Generally, going to any church soon began to frustrate me on a deeper level. For one part, we visited pretty much every church that we came along on vacation and for the other part we were one of these families which, after Christmas dinner and handing out presents, hit the road to church. I never understood this as a child. First you’re allowed to unpack presents but then you have to leave them behind to sing weird songs with strangers in a rather cold and packed room. Even for an educated music scientist, the orders of the lines were a mystery themselves. Of course it seemed self-explaining that firstly, you sing verse A, then five times verse B, then the chorus and then – of course – verse M. Even in the moments where there was no singing, I had to pull myself together not to drown myself in the baptismal font.

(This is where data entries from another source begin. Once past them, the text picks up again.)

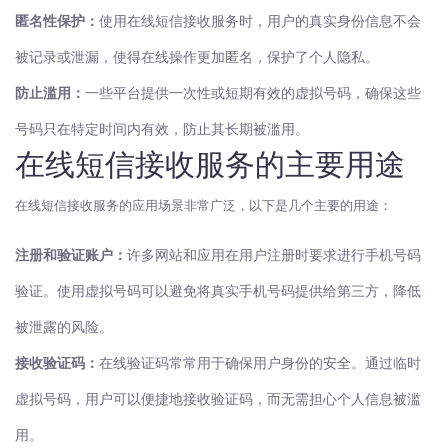
匿名性保护：
使用在线短信接收服务时，用户的真实身份信息不会
被记录或泄漏，使得在线操作更加匿名，保护了个人隐私。
防止滥用：
一些平台提供一次性或短期有效的虚拟号码，确保这些
号码只在特定时间内有效，防止其长期被滥用。
在线短信接收服务的主要用途
在线短信接收服务的应用场景非常广泛，以下是几个主要的用途：
注册和验证账户：
许多网站和应用在用户注册时要求进行手机号码
验证。使用虚拟号码可以避免将真实手机号码提供给第三方，降低
被泄露的风险。
接收验证码：
在线验证码常常用于确保用户身份的安全。通过临时
虚拟号码，用户可以便捷地接收验证码，而无需担心个人信息被滥
用。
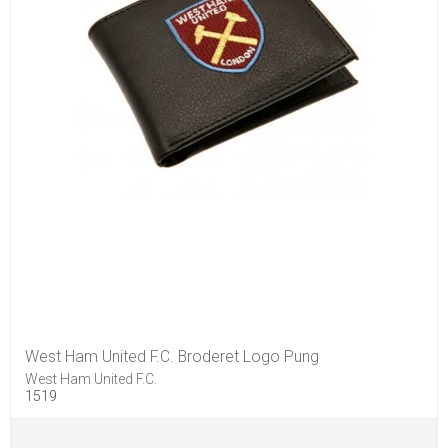
West Ham United F.C. Broderet Logo Pung
West Ham United F.C.
1519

Unfortunately, I have to confess that I myself was a part of these occult procedures called worship services. After my communion (which appeared to me like the perfect invention money-wise), my brother and I signed up as acolytes at our local church. These poor souls supported the pastor while wearing bad-fitting and fittingly smelling frocks. We prepared the wine we were not allowed to drink and collected the collection from the innocent guests which we were not allowed to keep. Until today I am of the opinion that the most exciting job was to ring the bell at the start of the service.
I think it’s clear that I didn’t take my job as an acolyte very serious at all. Various times I had to suppress a conniption next to the altar when my brother or another acolyte silently commented on bible phrases. At last, we had enough of giving up our free time for such an unpaid side job (after all, we had to show up on most weekends and holidays) and finally decided to hand in our frocks. Just metaphorically of course, since we didn’t have our own frocks.
After choosing ethics over religion class in the 7th grade, I further distanced myself from church towards atheism. It just felt like the right next step to learn more about the enlightenment, humanism or the studies of Kant and Plato as opposed to further pore on my bible studies. I learned a lot in this class and it definitely resonated better with my values.
Finally, leaving the church two years ago didn’t feel that radical then. No regrets, no desire to go back. It was the end of a journey in which I subconsciously had never really wanted to take part. Retrospectively, I had always been a predestined atheist, who never quite got the entire fuss over the church and this thing called faith.
Now I am interested in your path. Maybe you found your way to faith in your late teenage years or much later? Maybe you experienced something similar to what I did? I would love to hear your stories!